Ahogados por el narcotráfico
Fernando Aroni, subprefecto de Yurúa, sostiene que cada vez más habitantes están siendo captados por narcotraficantes para trabajar como ‘mochileros’ en el transporte de la droga desde Nueva Italia, en Tahuanía, hasta Marechal Thaumaturgo, en Brasil. “Todas las noches pasan botes llevando droga. Acá no hay control, es tierra de nadie”. Comenta, además, que ha aumentado el consumo de droga en jóvenes y niños, que son estimulados por quienes los reclutan.
“Están consumiendo droga desde los 5 años. Tenemos hermanos en contacto inicial [salen de una situación de no contactados] que es el pueblo Chitonahua. Se están enviciando en el consumo”, asegura Aroni.
Agrega que el paso de ‘mochileros’ y de embarcaciones con droga se da porque no hay control en la frontera, en el hito 38. Le pedimos que nos acompañe para constatar lo que nos dice. Luego de viajar cuatro horas en bote por el río Yurúa, nos recibió un pequeño cartel de color rojo con letras blancas, oculto entre la maleza, la única señal que indica el límite con Brasil.

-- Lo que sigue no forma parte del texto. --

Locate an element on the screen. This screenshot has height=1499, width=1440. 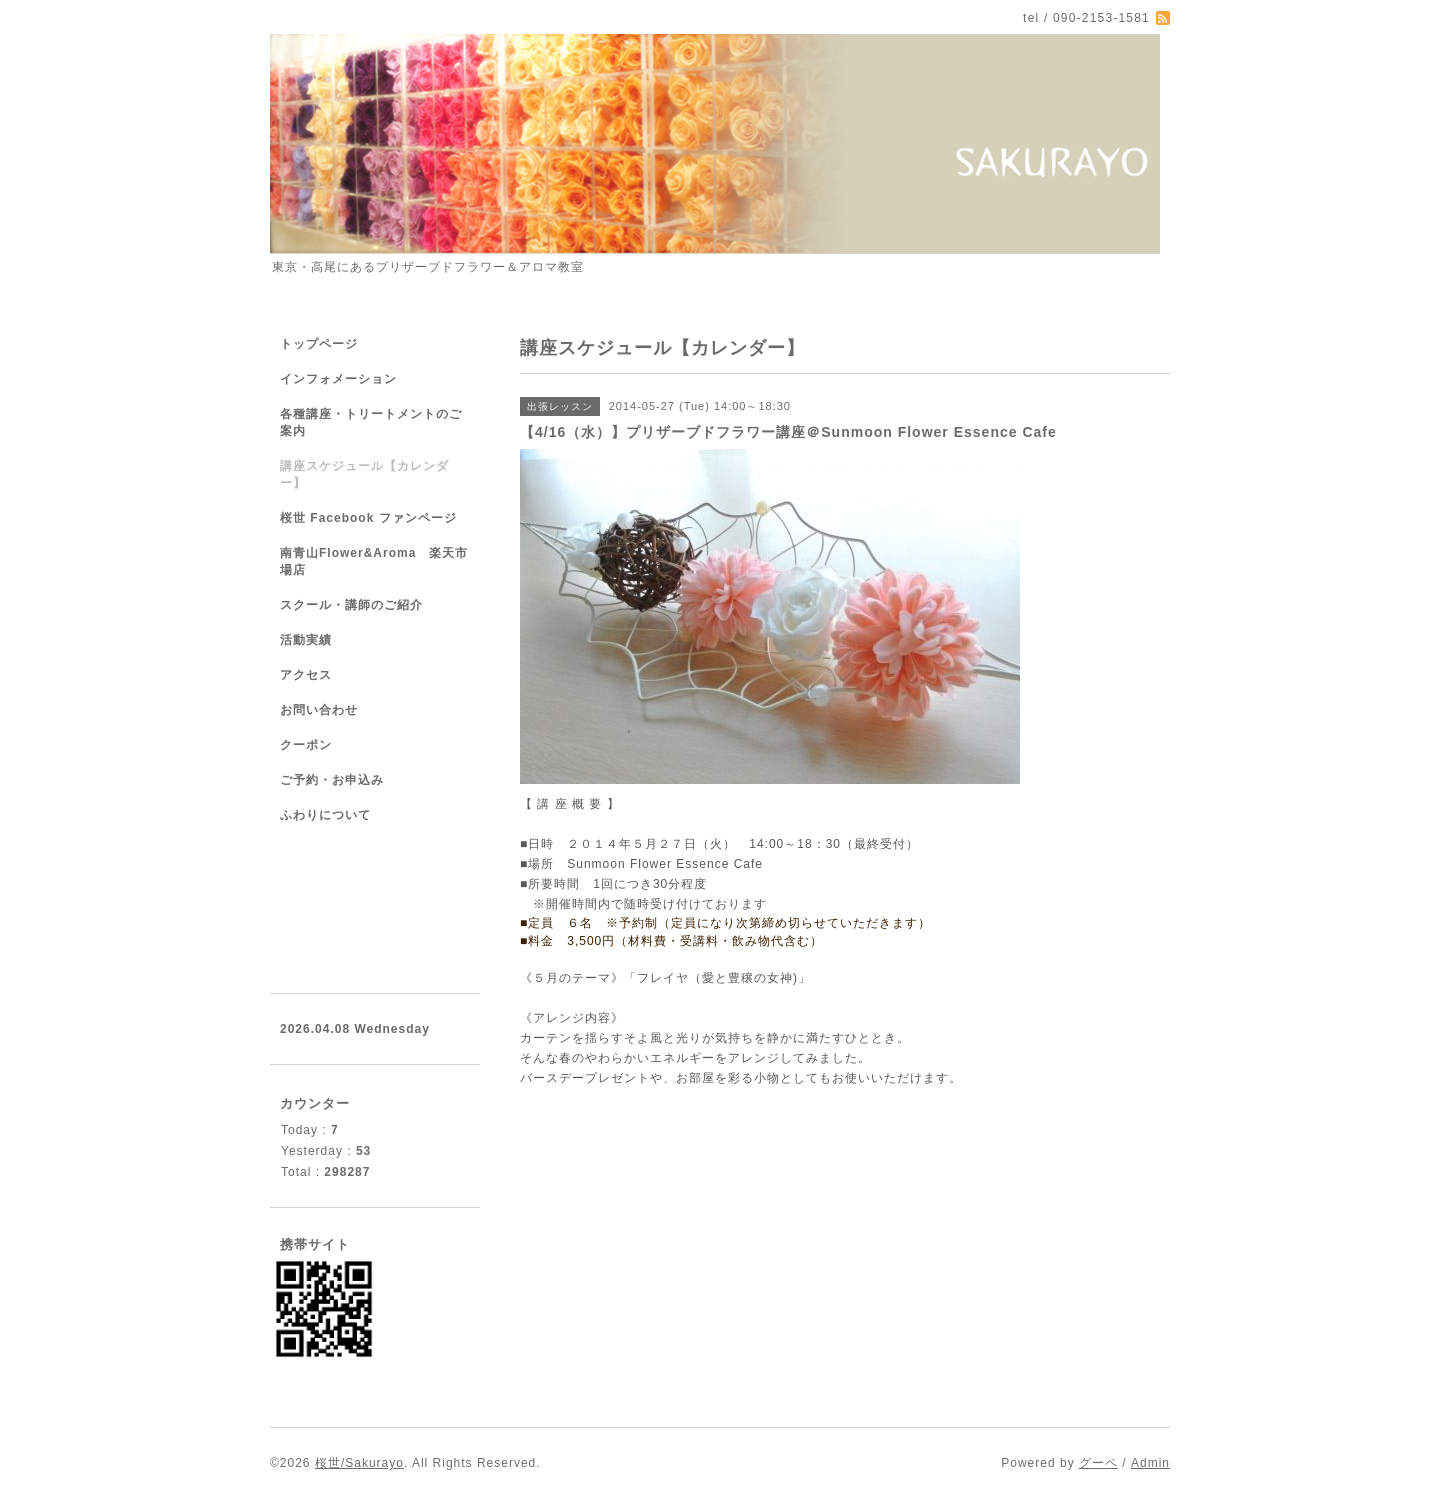 Sunmoon Flower Essence Cafe is located at coordinates (665, 864).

A pocos metros, el único puesto de control fronterizo luce totalmente vandalizado y sin presencia policial. Según Aroni, un grupo de agentes que están en un local policial en Breu debería estar cuidando el puesto del hito 38. Regresamos a buscarlos para saber por qué no están en la frontera.
Luego de insistirle, uno de ellos aceptó hablar. El agente dice que no conocen el puesto fronterizo, “solamente por fotos y por referencia de la gente”. ¿Y si alguien les llama para pedirles que vayan al hito 38?, le preguntamos. “No tenemos en qué ir. No hay logística”, asegura. Dice que el dinero que destinan para su rancho apenas les alcanza para alimentarse. “Acá estamos abandonadas todas las entidades del Estado”, denuncia. Y una pregunta cae por su propio peso: ¿quién cuida nuestras fronteras?